Photo: University of Fraser Valley

Being scared to fail.

Watching grown men in a Business English class try to act out ‘cat’ because they had forgotten the word for it made it clear: only those who try have even a chance of getting it right. Maybe I would have to look silly, maybe it was not my personality, but I was going to be the only one who miss out on learning if I never left my comfort zone.

I forced myself to release my inhibitions as I was learning Portuguese. I told my English students every day that they had to stop worrying about making mistakes or embarrassing themselves, that they just needed to speak as much and often as they could, and had to take my own advice. I began to speak to everyone I met. They corrected me when I needed it, and were impressed by me many times that I had been sure I was saying it wrong and had almost held back. In speaking a new language, in meeting new people, in life, I stopped giving a sh*t about whether I would fail or not and just went for it.
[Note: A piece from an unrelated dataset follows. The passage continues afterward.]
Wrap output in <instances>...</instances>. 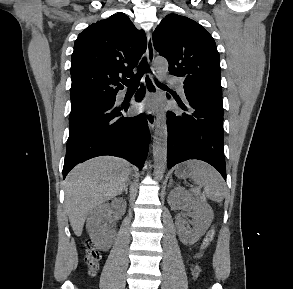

Having a regular paycheck (or a big one).

I was not counting on a big paycheck right after graduation, but I was told teaching English in South America would guarantee an especially modest one. Despite having spent years in college preparing for the professional world of salaries, clocking in and clocking out, my job was none of those and at first it was unsettling at best (outright terrifying at worst). I learned that, come any holiday, English classes were the first thing on any student’s agenda to be cancelled- and I didn’t get paid if I didn’t teach.

But once I knew what it took to afford rent, food, and a small trip every once in a while, I stopped caring about having anything more. If classes were cancelled, it usually meant something fun was happening. Carnival or Holy Week, or the World Cup or something I could never experience at home. And I once I got a taste and learned how to plan for it, no regular paycheck could bring me back. There wasn’t enough money in the world that would make me wish I had a typical 9-to-5 back home.

What everyone else was doing back home.

Moving abroad to teach English isn’t the typical post-grad career move, and when I’m back home it’s nearly impossible to forget this fact. It’s easy to compare what I’m doing to others’ choices, and it’s even easier to second guess myself when I’m doing something ‘different’ from the crowd.

But once I moved abroad and began the new chapter of my life as an English teacher, I didn’t have time to compare myself to others, or worry if my choices were as ‘good’ as theirs. I didn’t have the time or interest to keep up with scrolling through social media endlessly. I fell out of touch with the things that didn’t really matter, and focused on those that did. I was able to appreciate how right this choice was for me, and I felt grateful every day that I had the nerve to make it in the first place – even though it was ‘different’.

Material possessions.

No longer caring about whether I had the newest iPhone or trendiest jeans wasn’t even a conscious choice- it just happened. It took a couple of months before I even realized that I had never been shopping for the entirety of my time living abroad. But the joys of material items that had felt so important back home slipped away, as the joys of everyday life living abroad and teaching took over.

Simple things like going to the grocery store or riding the bus home weren’t just a rote part of my day, they were exhilarating experiences that engaged all of my senses. As I looked around, observing the people around me, hearing how they spoke, trying to read signs, soaking it all in, I felt like my life was the most fulfilling it had ever been. My paycheck may have been small, my phone may have been outdated, but you couldn’t have paid me to care.

The importance of ‘having things in common’.

Every time I got new students, we would spend the first class getting to know each other. I mainly taught adults, and I quickly realized how far away my life was from theirs. Many were married or had families, were working at a large corporation, and had very different priorities than I did during my fun time living abroad in my early 20s. At first I would wonder how I could try to relate to them, what we would possibly talk about for a 2-hour conversation class.

Spoiler alert: We always had something to talk about.

As I started meeting other expats or locals outside of class as well, I realized that the people I hung out with were a mixed pot. From my students to bosses to roommates to friends, hardly anyone had ‘things in common’, yet it only made things more interesting. I have never learned about so many varied hobbies, foods, cultures, countries or perspectives in my entire life than when I stopped filtering people by how much we had in common.

When I was supposed to go home.

This question had once caused me so much anxiety, but I noticed people no longer asked me when I was supposed to go home once I stopped asking myself. Trying to plan everything out too much only limited me. Living day by day helped me open myself up to the teaching experience, and I trusted that I would know when I had gotten everything I needed to out of it.